Fragments of Opportunity
Media fragmentation is a suitably obscure and professional-sounding term with which marketing and PR folk will sometimes regale clients.
You don’t need a PhD in semantics (or any other kind of antics) to know it simply means that increasingly specialised media outlets are producing increasingly specialised news and information for increasingly specialised groups of readers, listeners and viewers.
Just in case, though, I Googled the term and right at top of the listings came this definition:
Describes a trend to increasing choice and consumption of a range of media in terms of different channels such as web and mobile and also within channels, for example more TV channels, radio stations, magazines, more websites. Media fragmentation implies increased difficulty in reaching target audiences.
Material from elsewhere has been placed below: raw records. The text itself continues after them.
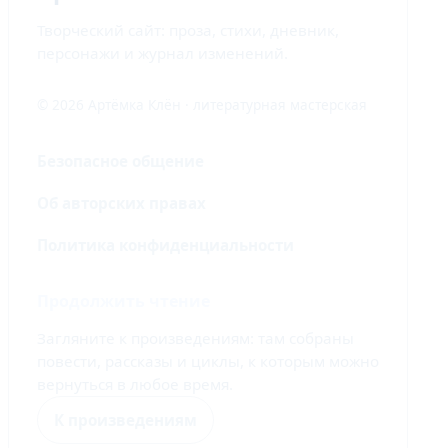
Творческий сайт: проза, стихи, дневник,
персонажи и журнал изменений.
© 2026 Артёмка Клён · литературная мастерская
Безопасное общение
Об авторских правах
Политика конфиденциальности
Продолжить чтение
Загляните к произведениям: там собраны
повести, рассказы и циклы, к которым можно
вернуться в любое время.
К произведениям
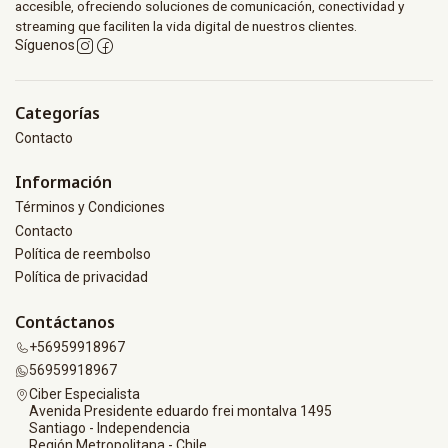
accesible, ofreciendo soluciones de comunicación, conectividad y
streaming que faciliten la vida digital de nuestros clientes.
Síguenos
Categorías
Contacto
Información
Términos y Condiciones
Contacto
Política de reembolso
Política de privacidad
Contáctanos
+56959918967
56959918967
Ciber Especialista
Avenida Presidente eduardo frei montalva 1495
Santiago - Independencia
Región Metropolitana - Chile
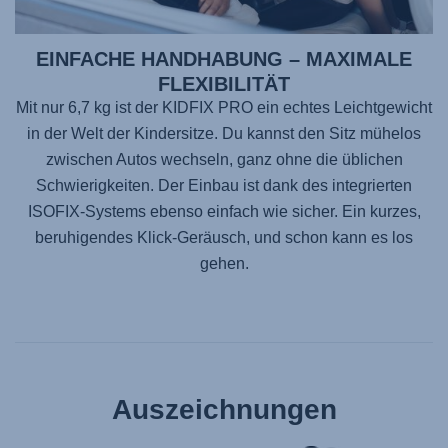
EINFACHE HANDHABUNG – MAXIMALE
FLEXIBILITÄT
Mit nur 6,7 kg ist der
KIDFIX PRO
ein echtes Leichtgewicht
in der Welt der Kindersitze. Du kannst den Sitz mühelos
zwischen Autos wechseln, ganz ohne die üblichen
Schwierigkeiten. Der Einbau ist dank des integrierten
ISOFIX-Systems ebenso einfach wie sicher. Ein kurzes,
beruhigendes Klick-Geräusch, und schon kann es los
gehen.
Auszeichnungen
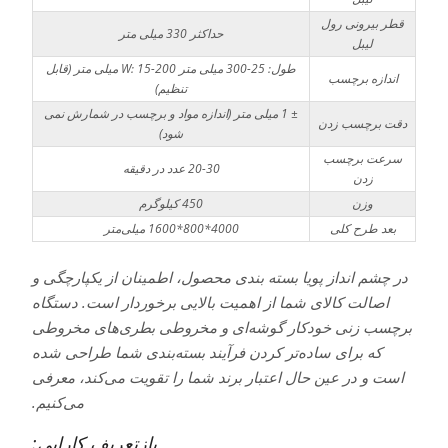
قطر بیرونی رول
حداکثر 330 میلی متر
لیبل
طول: 25-300 میلی متر W: 15-200 میلی متر (قابل
اندازه برچسب
تنظیم)
± 1 میلی متر (اندازه مواد و برچسب در شمارش نمی
دقت برچسب زدن
شود)
سرعت برچسب
20-30 عدد در دقیقه
زدن
وزن
450 کیلوگرم
بعد طرح کلی
4000*800*1600 میلی‌متر
در چشم انداز پویا بسته بندی محصول، اطمینان از یکپارچگی و
اصالت کالای شما از اهمیت بالایی برخوردار است. دستگاه
برچسب زنی خودکار گوشه‌ای و مخروطی بطری‌های مخروطی
که برای ساده‌تر کردن فرآیند بسته‌بندی شما طراحی شده
است و در عین حال اعتبار برند شما را تقویت می‌کند، معرفی
می‌کنیم.
بازتعریف کارایی:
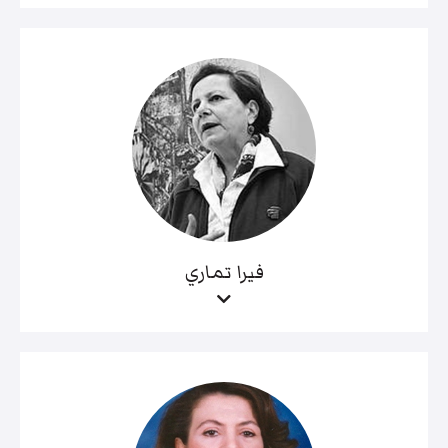
فيرا تماري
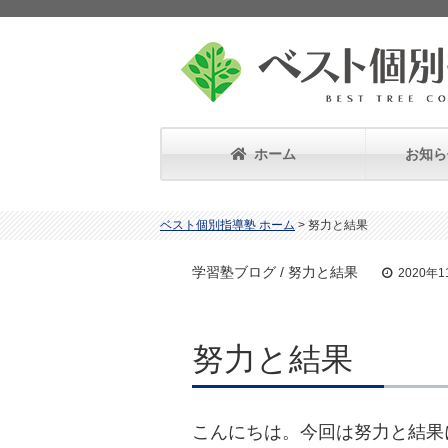
ホーム
お知ら
ベスト個別指導塾 ホーム
>
努力と結果
学習塾ブログ / 努力と結果
2020年
努力と結果
こんにちは。今回は努力と結果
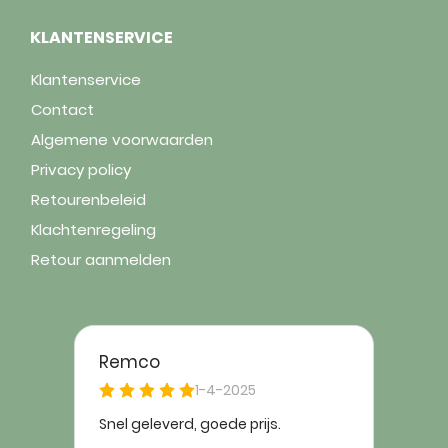
KLANTENSERVICE
Klantenservice
Contact
Algemene voorwaarden
Privacy policy
Retourenbeleid
Klachtenregeling
Retour aanmelden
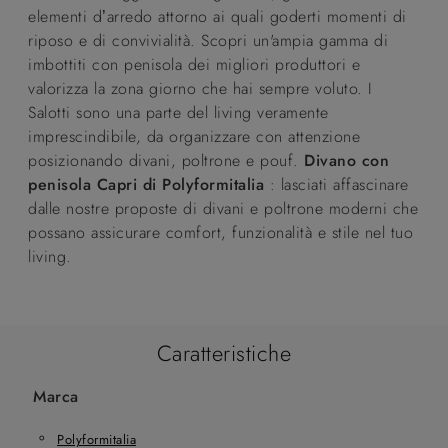
elementi d’arredo attorno ai quali goderti momenti di
riposo e di convivialità. Scopri un'ampia gamma di
imbottiti con penisola dei migliori produttori e
valorizza la zona giorno che hai sempre voluto. I
Salotti sono una parte del living veramente
imprescindibile, da organizzare con attenzione
posizionando divani, poltrone e pouf.
Divano con
penisola Capri di Polyformitalia
: lasciati affascinare
dalle nostre proposte di divani e poltrone moderni che
possano assicurare comfort, funzionalità e stile nel tuo
living.
Caratteristiche
Marca
Polyformitalia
And there’s my beef – what is the basis for this complexity and difficulty?
OK, fragmentation makes it progressively harder to issue specialist messages to generic audiences. Good. Why would you want to, unless you think your target audience is everyone out there, which is likely to be simplistic or maybe a little self-delusory?
Far from being a barrier, media fragmentation can be seen as the media doing your audience segmentation for you, whether for PR, advertising or other purposes.
The opportunities to zero-in on pre-interested, high-value audience groups are immense. For instance, here at Lucid, we subscribe to a constantly updated global email database of thousands of print, broadcast and digital news outlets covering any topic under the sun (in fact, including The Sun).
And for advertising, there are now better ways of ensuring that finely targeted promotion gets to very narrow and specific interest groups, for instance through social media.
None of which has changed the need for sound strategic communications strategy, creative ideas, good writing skills and the ability to provide clarity around complex communication challenges. But, just because something is fragmented, doesn’t mean we can’t get it together.